Wednesday, February 3, 2010

MRS. DOUBTFIRE: Blu-Ray (20th Century-Fox 1993) Fox Home Video

Chris Columbus’ Mrs. Doubtfire (1993) is a rather obvious gender-bending mishmash of every angst ridden cliché from the old androgynous closet. More often than not the screenplay by Randi Mayem Singer and Leslie Dixon goes for the twenty-second laugh rather than the more reserved chuckle, coming across as quaintly ridiculous rather than monumentally hilarious.

The film stars Robin Williams as voice over artist, Daniel Hillard; a father whose marriage has crumbled into ongoing confrontations with his advertising executive wife, Miranda (Sally Fields). After Miranda files for divorce and takes up with an old flame, Stuart Dunmeyer (Pierce Brosnon), Daniel doesn’t get to see his children, Lydia (Lisa Jakub), Christopher (Matthew Lawrence) and Natalie (Mara Wilson). In fact, thanks to Miranda's testimony, the court has concerns about Daniel being an unfit father.

Moving in with his gay brother, Frank (Harvey Fierstein) and his lover, Jonathan Lundy (Robert Prosky), Daniel soon realizes that Miranda will never let him look after their children - at least, not as himself. Enter Euphenegia Doubtfire (Williams, with a skirt), the pert, curt and feisty British matron who is determined to do right by his kids, even if he has to pitch a little latex and lip rouge on the side.

Miranda hires ‘Effie’ to prepare meals, keep house and act as a surrogate mother while she pursues her career and Stuart. At first, his kids resent this new interloper. Eventually, they come to regard her as an integral part of their lives – a genuine affection made all the more problematic by the fact that Daniel cannot tell them who he really is.

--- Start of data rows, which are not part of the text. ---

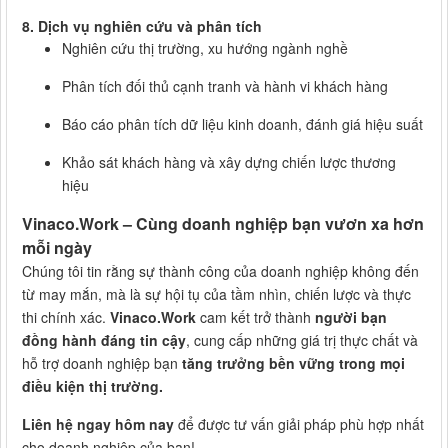
8. Dịch vụ nghiên cứu và phân tích
Nghiên cứu thị trường, xu hướng ngành nghề
Phân tích đối thủ cạnh tranh và hành vi khách hàng
Báo cáo phân tích dữ liệu kinh doanh, đánh giá hiệu suất
Khảo sát khách hàng và xây dựng chiến lược thương
hiệu
Vinaco.Work – Cùng doanh nghiệp bạn vươn xa hơn
mỗi ngày
Chúng tôi tin rằng sự thành công của doanh nghiệp không đến
từ may mắn, mà là sự hội tụ của tầm nhìn, chiến lược và thực
thi chính xác.
Vinaco.Work
cam kết trở thành
người bạn
đồng hành đáng tin cậy
, cung cấp những giá trị thực chất và
hỗ trợ doanh nghiệp bạn
tăng trưởng bền vững trong mọi
điều kiện thị trường.
Liên hệ ngay hôm nay
để được tư vấn giải pháp phù hợp nhất
cho doanh nghiệp của bạn!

After Christopher and Lydia figure out the rouse they all agree to keep it a secret from Miranda and Lydia, the latter having become quite attached to Mrs. Doubtfire as the doting grandmother she's never known. Unfortunately, when Stuart takes the family out to a posh restaurant for dinner, Mrs. Doubtfire decides to pepper his Cajun cuisine with curry; resulting in a food allergy that lodges a shrimp in Stuart's throat.

Performing the Heimlich to save Stuart's life, Daniel's make-up applications are exposed to Miranda. Utterly shocked and humiliated, she hauls Daniel back into court. This time the judge bans Daniel from seeing his children outright. But Miranda's heart has softened. She realizes that any man who would sacrifice his ego to such a charade really must love his children. The film ends with Miranda agreeing to allow Daniel to watch Christopher, Lydia and Natalie for the after school hours while she is at work.

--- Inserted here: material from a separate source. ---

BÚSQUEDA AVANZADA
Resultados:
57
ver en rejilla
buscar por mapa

Mrs. Doubtfire is hardly perfect entertainment. When the script allows for Robin William's improvisation, the results are predictably hilarious. However, Columbus’ direction is swift and assured. But the Singer/Dixon screenplay tends to go nowhere fast. Instead of critique we get cliché; instead of recognition for the tribulations of being a woman we are subjected to tack on snickers and the suggestion that a man in drag is a better 'mother figure' than an any woman. William’s take on a proper English nanny veers grossly into the realms of extreme parody.

Unlike Dustin Hoffman’s characterization of a woman in Tootsie (1981), completely assimilated beneath the wig and makeup applications, as the audience we are never entirely convinced that Williams is not underneath his fat suit and curlers. William's essence is everywhere to remind us how painful the experience of wearing a girdle can be. Unfortunately for the film, most men have already figured that one out for themselves without the benefit of trying one on for size.

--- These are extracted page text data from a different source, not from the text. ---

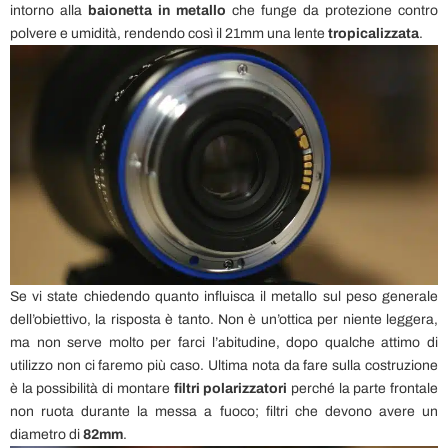
intorno alla
baionetta in metallo
che funge da protezione contro
polvere e umidità, rendendo così il 21mm una lente
tropicalizzata
.
Se vi state chiedendo quanto influisca il metallo sul peso generale
dell’obiettivo, la risposta è tanto. Non è un’ottica per niente leggera,
ma non serve molto per farci l’abitudine, dopo qualche attimo di
utilizzo non ci faremo più caso. Ultima nota da fare sulla costruzione
è la possibilità di montare
filtri polarizzatori
perché la parte frontale
non ruota durante la messa a fuoco; filtri che devono avere un
diametro di
82mm
.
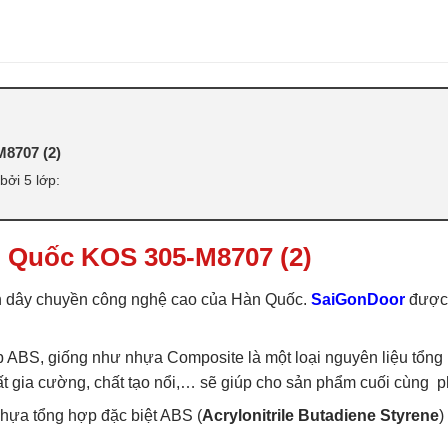
ABS
,
CỬA NHỰA ABS HÀN QUỐC 
라스틱 문
,
CỬA NHỰA HÀN QUỐC
8707 (2)
ởi 5 lớp:
 Quốc KOS 305-M8707 (2)
 dây chuyền công nghệ cao của Hàn Quốc.
SaiGonDoor
được 
ABS, giống như nhựa Composite là một loại nguyên liệu tổng 
 chất gia cường, chất tạo nổi,… sẽ giúp cho sản phẩm cuối cùn
ựa tổng hợp đặc biệt ABS (
Acrylonitrile Butadiene Styrene
)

Fox Home Video’s Blu-Ray is a direct import of their ‘Behind the Seams’ standard DVD. This is an adequate, though not exceptional transfer. There’s nothing really off about the color spectrum. It just isn’t as vibrant as most Blu-Ray titles. Contrast is superbly rendered as are fine details. The audio is 5.1 Dolby Digital and appears to be the identical mix as on the previously issued DVD from Fox.

It should be pointed out that the extras available on this Blu-Ray are direct imports from the DVD release. Apart from deleted and extended scenes, the rest of the extras include on-camera interviews with stars and crew, a meeting with animator Chuck Jones, behind-the-scenes make up and pencil test footage, trailers, vintage promotional junkets and a ‘making of’ that is largely self congratulatory.